(Dataset entries)
_ _ _ _ _
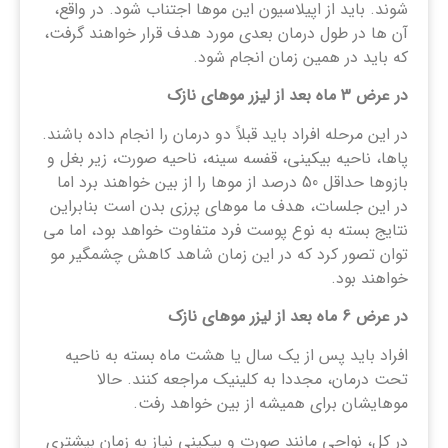
شوند. باید از اپیلاسیون این موها اجتناب شود. در واقع،
آن ها در طول درمان بعدی مورد هدف قرار خواهند گرفت،
که باید در همین زمان انجام شود.
در عرض 3 ماه بعد از لیزر موهای نازک
در این مرحله افراد باید قبلاً دو درمان را انجام داده باشند.
پاها، ناحیه بیکینی، قفسه سینه، ناحیه صورت، زیر بغل و
بازوها حداقل 50 درصد از موها را از بین خواهند برد اما
در این جلسات، هدف ما موهای پرزی بدن است بنابراین
نتایج بسته به نوع پوست فرد متفاوت خواهد بود، اما می
توان تصور کرد که در این زمان شاهد کاهش چشمگیر مو
خواهند بود.
در عرض 6 ماه بعد از لیزر موهای نازک
افراد باید پس از یک سال یا هشت ماه بسته به ناحیه
تحت درمان، مجددا به کلینیک مراجعه کنند. حالا
موهایشان برای همیشه از بین خواهد رفت.
در کل، نواحی مانند صورت و بیکینی نیاز به زمان بیشتری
_ _ _ _ _
_Exercise directions_:
Start copying at the line that contains "خواهند بود." and stop after the last line of the records, keeping every line exactly.

_The answer_:
خواهند بود.
در عرض 6 ماه بعد از لیزر موهای نازک
افراد باید پس از یک سال یا هشت ماه بسته به ناحیه
تحت درمان، مجددا به کلینیک مراجعه کنند. حالا
موهایشان برای همیشه از بین خواهد رفت.
در کل، نواحی مانند صورت و بیکینی نیاز به زمان بیشتری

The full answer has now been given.